Isso porque “a multa fiscal tem natureza punitiva e, portanto, não integra os tributos iludidos, vale dizer, não compõe o bem jurídico tutelado pela norma no instante de sua violação. A multa é acrescida pelo Fisco ao valor dos tributos iludidos, não podendo, destarte, ser considerada para fins de verificação da tipicidade penal, tarefa que, ressalvada a hipótese de retroação benéfica da lei penal, deve ser realizada sob a perspectiva do momento da prática da conduta”[2].

Desse modo, “o valor a ser considerado para fins de aplicação do princípio da insignificância é aquele fixado no momento da consumação do crime, vale dizer, da constituição definitiva do crédito tributário, e não aquele posteriormente alcançado com a inclusão de juros e multa por ocasião da inscrição desse crédito na dívida ativa”[3].

Sobre a aplicação do princípio da insignificância, vale transcrever recente julgado do Supremo Tribunal Federal:

PENAL. HABEAS CORPUS. CRIME DE DESCAMINHO. VALOR SONEGADO INFERIOR AO FIXADO NO ART. 20 DA LEI 10.522/2002, ATUALIZADO PELAS PORTARIAS 75/2012 E 130/2012 DO MINISTÉRIO DA FAZENDA. PRINCÍPIO DA INSIGNIFICÂNCIA. APLICAÇÃO. PRECEDENTES. ORDEM CONCEDIDA. I – Nos termos da jurisprudência deste Tribunal, o princípio da insignificância deve ser aplicado ao delito de descaminho quando o valor sonegado for inferior ao estabelecido no art. 20 da Lei 10.522/2002, com as atualizações feitas pelas Portarias 75 e 130, ambas do Ministério da Fazenda.

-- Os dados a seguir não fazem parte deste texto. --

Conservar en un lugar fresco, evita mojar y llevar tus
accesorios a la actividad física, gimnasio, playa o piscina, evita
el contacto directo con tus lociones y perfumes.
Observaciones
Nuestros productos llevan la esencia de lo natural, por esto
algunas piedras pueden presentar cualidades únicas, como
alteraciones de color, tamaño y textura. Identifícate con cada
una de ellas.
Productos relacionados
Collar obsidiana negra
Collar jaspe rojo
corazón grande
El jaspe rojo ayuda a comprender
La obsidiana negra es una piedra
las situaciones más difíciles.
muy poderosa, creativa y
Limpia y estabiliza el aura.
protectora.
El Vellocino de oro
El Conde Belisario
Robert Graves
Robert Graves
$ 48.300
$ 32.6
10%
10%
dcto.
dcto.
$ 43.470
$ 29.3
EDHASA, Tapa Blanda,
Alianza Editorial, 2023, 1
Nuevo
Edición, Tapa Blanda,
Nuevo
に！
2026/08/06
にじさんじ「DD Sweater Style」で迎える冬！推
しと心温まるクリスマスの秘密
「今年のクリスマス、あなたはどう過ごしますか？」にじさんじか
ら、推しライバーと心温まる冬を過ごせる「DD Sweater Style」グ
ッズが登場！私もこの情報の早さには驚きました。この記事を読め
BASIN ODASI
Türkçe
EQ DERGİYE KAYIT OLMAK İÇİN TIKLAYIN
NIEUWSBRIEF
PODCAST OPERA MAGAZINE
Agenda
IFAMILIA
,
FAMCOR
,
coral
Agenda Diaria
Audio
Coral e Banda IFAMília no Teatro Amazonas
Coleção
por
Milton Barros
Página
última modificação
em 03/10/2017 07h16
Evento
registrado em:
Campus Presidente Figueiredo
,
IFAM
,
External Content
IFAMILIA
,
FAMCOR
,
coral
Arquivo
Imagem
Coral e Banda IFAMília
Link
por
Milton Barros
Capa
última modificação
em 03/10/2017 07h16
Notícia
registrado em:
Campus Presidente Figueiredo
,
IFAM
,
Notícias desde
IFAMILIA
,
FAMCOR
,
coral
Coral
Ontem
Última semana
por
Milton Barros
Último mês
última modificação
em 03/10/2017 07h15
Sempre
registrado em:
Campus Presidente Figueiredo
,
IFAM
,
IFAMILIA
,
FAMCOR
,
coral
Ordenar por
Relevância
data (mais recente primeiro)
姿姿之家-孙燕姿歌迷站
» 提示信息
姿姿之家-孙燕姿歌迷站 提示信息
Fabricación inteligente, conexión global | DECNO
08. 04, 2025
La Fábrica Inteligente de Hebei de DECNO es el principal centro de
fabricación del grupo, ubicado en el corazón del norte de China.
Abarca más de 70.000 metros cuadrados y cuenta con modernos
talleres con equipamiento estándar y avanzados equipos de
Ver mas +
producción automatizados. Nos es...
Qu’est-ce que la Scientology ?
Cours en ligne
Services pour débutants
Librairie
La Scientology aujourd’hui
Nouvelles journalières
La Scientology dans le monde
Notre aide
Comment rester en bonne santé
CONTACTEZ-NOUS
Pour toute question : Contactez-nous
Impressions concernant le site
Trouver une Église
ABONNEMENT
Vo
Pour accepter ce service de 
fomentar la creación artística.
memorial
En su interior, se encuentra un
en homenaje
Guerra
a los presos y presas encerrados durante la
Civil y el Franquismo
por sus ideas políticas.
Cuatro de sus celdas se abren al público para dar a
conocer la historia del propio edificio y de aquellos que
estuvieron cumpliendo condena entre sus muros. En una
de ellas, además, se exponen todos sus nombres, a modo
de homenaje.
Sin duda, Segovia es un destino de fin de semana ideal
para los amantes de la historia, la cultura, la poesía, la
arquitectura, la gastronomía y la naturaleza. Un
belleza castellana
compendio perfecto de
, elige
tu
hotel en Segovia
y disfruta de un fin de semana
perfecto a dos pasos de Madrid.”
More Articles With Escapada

Precedentes. II – Mesmo que o suposto delito tenha sido praticado antes das referidas Portarias, conforme assenta a doutrina e jurisprudência, norma posterior mais benéfica retroage em favor do acusado. III – Ordem concedida para trancar a ação penal.

(STF – HC 139.393, Relator(a): Min. RICARDO LEWANDOWSKI, Segunda Turma, julgado em 18/04/2017, PROCESSO ELETRÔNICO DJe-089 DIVULG 28-04-2017 PUBLIC 02-05-2017)

Não há que se olvidar, ademais, que nesses casos subsiste ao Fisco a possibilidade de cobrar do acusado na esfera competente os valores da alegada dívida tributária, o que evidencia ainda mais a irrelevância penal da conduta.

No caso concreto acima mencionado, o juízo acolheu os argumentos da defesa e entendeu pela aplicação do princípio da insignificância, com a consequente absolvição sumária do acusado, nos termos do artigo 397, inciso III, do Código de Processo Penal.


[1] MIR PUIG, Santiago. Derecho Penal Parte General. 8ª Edición. Barcelona. 2008, p. 118.
[2] TRF-3, 2ªT, ACR 0002039-95.2007.4.03.6113, rel. des. fed. Nelton dos Santos, DJe 31/5/2012.
[3] STJ – REsp 1.306.425/RS, 6ª Turma, rel. min. Maria Thereza de Assis Moura, DJe de 1º/7/2014. No mesmo sentido: STJ. 5ª Turma. RHC 74.756/PR, rel. min. Ribeiro Dantas, julgado em 13/12/2016.